The intention of the conference is thus to establish a link between transnational narratives of precarity – narrative in the broad sense of storytelling, including various representational and performative arts in prose and in poetry – and different types of cultural activism. The central question is whether such cultures of resistance, when embedded within art institutions or social movements, do not risk becoming expressions of containment policies, of strategies of ‘governmentality’ (Foucault) that conforms the precarious subject to the cultural logic of capitalism. If the absence of dialectics allows instead for a multidirectional relationship between object and subject, the question is whether this ambivalence of precariousness may become a new way of being that invites an artistic and political revisioning of cultural activism operating at the margins. Therefore the conference also questions whether the ways of creating narratives, and indeed forms of representation of precarity, undergo the same dynamics as the biopolitical subject. Language itself is put into a state of precariousness, and comes to war with itself.
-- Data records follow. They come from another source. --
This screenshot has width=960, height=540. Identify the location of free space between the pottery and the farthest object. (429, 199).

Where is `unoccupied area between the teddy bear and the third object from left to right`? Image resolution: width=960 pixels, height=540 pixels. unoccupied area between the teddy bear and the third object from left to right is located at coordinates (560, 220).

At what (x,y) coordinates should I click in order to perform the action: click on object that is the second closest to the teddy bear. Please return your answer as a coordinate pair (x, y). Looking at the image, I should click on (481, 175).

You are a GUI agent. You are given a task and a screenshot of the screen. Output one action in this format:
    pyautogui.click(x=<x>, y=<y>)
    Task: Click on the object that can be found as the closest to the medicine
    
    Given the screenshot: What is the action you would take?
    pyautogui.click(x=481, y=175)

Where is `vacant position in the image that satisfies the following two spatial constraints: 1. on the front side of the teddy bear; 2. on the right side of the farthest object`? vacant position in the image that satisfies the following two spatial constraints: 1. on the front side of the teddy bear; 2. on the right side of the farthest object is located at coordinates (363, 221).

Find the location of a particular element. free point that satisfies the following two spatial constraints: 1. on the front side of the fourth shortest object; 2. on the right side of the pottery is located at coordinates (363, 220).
Topics include but are not limited to:

-­‐  Aesthetics of precarity in arts and in social movements

-­‐  Forms of cultural activism

-­‐  Cultural “events” of precarity

-­‐  Precarity and memory

-­‐  The luxury of precarity? Whose precarity?

-­‐  The aesthetization of precarity

-­‐  Precarity and new forms of cultural production (i.e. the ‘creative industries’)

-­‐  Precarization as constituent power

-­‐  Precarity and new forms of local, regional or global ethics of ‘relationality’

-­‐  A ‘geo-aesthetics’ of precarity

The languages of the conference are English, French, and Italian.

Abstracts of about 200 words together with a brief biography should be sent before 09/20/2012 to the following two Email addresses: scontari@u-paris10.fr /M.M.Jansen@uu.nl 
Acceptance of proposals will be communicated by 10/15/2012. 
Scientific Project and organization: Silvia Contarini (Paris Ouest Nanterre) and Monica Jansen (Utrecht University)

In collaboration with: Luca Marsi and Christophe Mileschi (Université Paris Ouest Nanterre); Judith Revel (Université Paris 1) 
NWO partners: Vincenzo Binetti (University of Michigan, Ann Arbor), Joost de Bloois (University of Amsterdam), Silvia Contarini (Université Paris Ouest, Nanterre La Défense), Frans-Willem Korsten (Leiden University/Erasmus University Rotterdam), Federico Luisetti (University of North Carolina, Chapel Hill), Monica Jansen (Utrecht University).